Teil 1-Der Pfad-Annemari Schimmel

Stationen und Zustände

Die erste Station auf dem Pfade, oder richtiger sein Anfang, im tauba, >Reue<. Tauba bedeutet, sich von den Sünden abzuwenden und von allem Weltlichen abzukehren.
Wie der Dichter Sagt: Reue ist ein seltsames Reittier -vom niedersten Platze springt es in einem Moment in den Himmel (M VI 464).

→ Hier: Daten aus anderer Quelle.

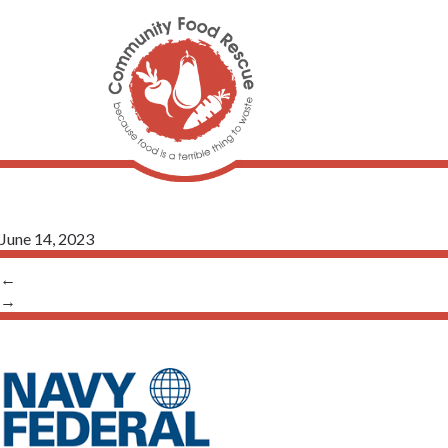
June 14, 2023
←
→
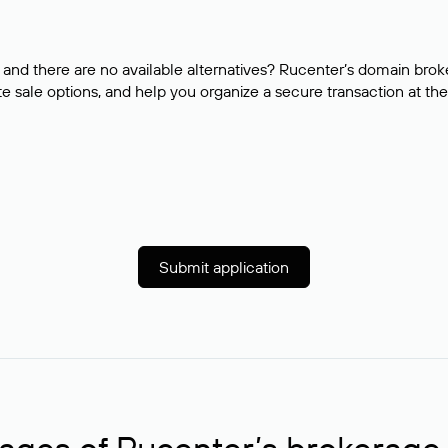
and there are no available alternatives? Rucenter’s domain brok
e sale options, and help you organize a secure transaction at the
Submit application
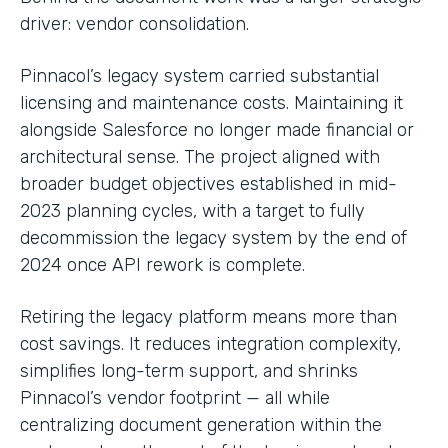
driver: vendor consolidation.
Pinnacol’s legacy system carried substantial
licensing and maintenance costs. Maintaining it
alongside Salesforce no longer made financial or
architectural sense. The project aligned with
broader budget objectives established in mid-
2023 planning cycles, with a target to fully
decommission the legacy system by the end of
2024 once API rework is complete.
Retiring the legacy platform means more than
cost savings. It reduces integration complexity,
simplifies long-term support, and shrinks
Pinnacol’s vendor footprint — all while
centralizing document generation within the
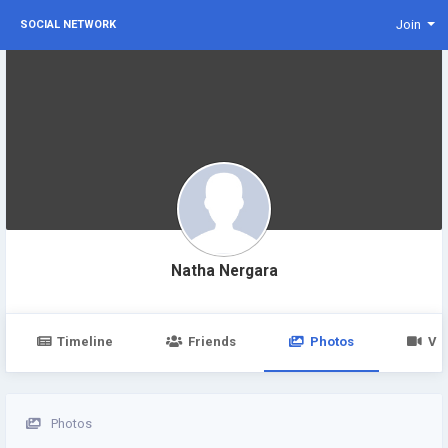
Join
SOCIAL NETWORK
Natha Nergara
Timeline
Friends
Photos
Vi
Photos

Tauba kann in der Seele durch ein äußeres Ereignis erweckt werden sei es ein profanes Wort, das plötzlich einen religiösen Sinn auftut, ein Stück Papier, auf dem ein passender Satz geschrieben ist, eine Koran-Rezitation, ein Traum, eine Begegnung mit einer heiligmäßigen Person. Eine der zahlreichen Legenden über Ibrahim ibn Adhams Bekehrung wird besonders oft erzählt:
Eines Nachts hörte er ein seltsames Geräusch auf dem Dach seines Palastes in Balkh. Die Diener fanden einen Mann, der in Ibrahims Gegenwart behauptete, auf dem Dach sein verlorenes Kamel zu suchen. Als der Prinz ihn wegen seines absurden Unterfangens tadelte, antwortete der Mann, daß Ibrahims Versuch, inmitten all seines Luxus himmlischen Frieden und echtes religiöses Leben zu finden, ebenso absurd sei Wie die Suche nach einem Kamel auf einem Dach. Ibrahim bereute und gab all seinen Besitz auf (vgl. M VI 829 ff.)

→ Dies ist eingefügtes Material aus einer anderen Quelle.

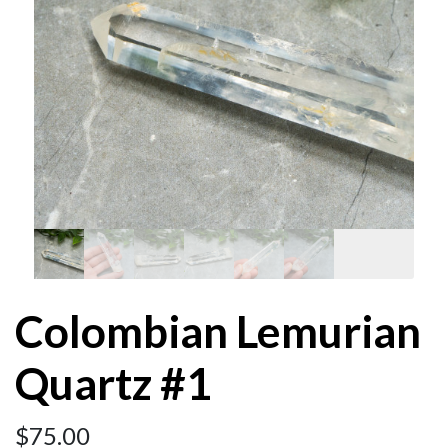
Colombian Lemurian
Quartz #1
$
75.00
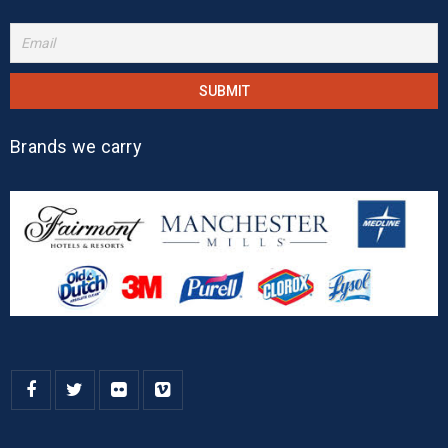
Brands we carry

Die „Welt wurde als gefährliche Schlinge auf dem Wege zu Gott angesehen, und vor allem zur Zeit der alten Asketen“ wurden harte, ja grobe Worte geäußert, um den Charakter dieses elenden Platzes zu beschreiben. Man verglich sie einer Latrine, da man sie nur in dringendem Notfall aufsuchen sollte oder einem Misthaufen:

Die Welt ist ein Misthaufen und ein Versammlungsplatz der Hunde; doch niedriger als ein Hund ist der Mensch, der sich nicht davon fernhält. Denn der Hund nimmt von ihr, was er braucht, und läuft weg, aber der Mensch, der sie liebt, trennt sich nicht von ihr.
Die meisten Sufis sprachen jedoch eher von der Vergänglichkeit der Welt als von ihrer Schlechtigkeit, denn sie war ja immerhin Von Gott geschaffen. Doch ist sie vergänglich, da nichts außer Gott Bestand hat. Warum sollte sich der Asket überhaupt um Sie kümmern, wo doch die Welt, verglichen mit Gottes Herrlichkeit, nicht mehr denn ein Mückenflügel ist.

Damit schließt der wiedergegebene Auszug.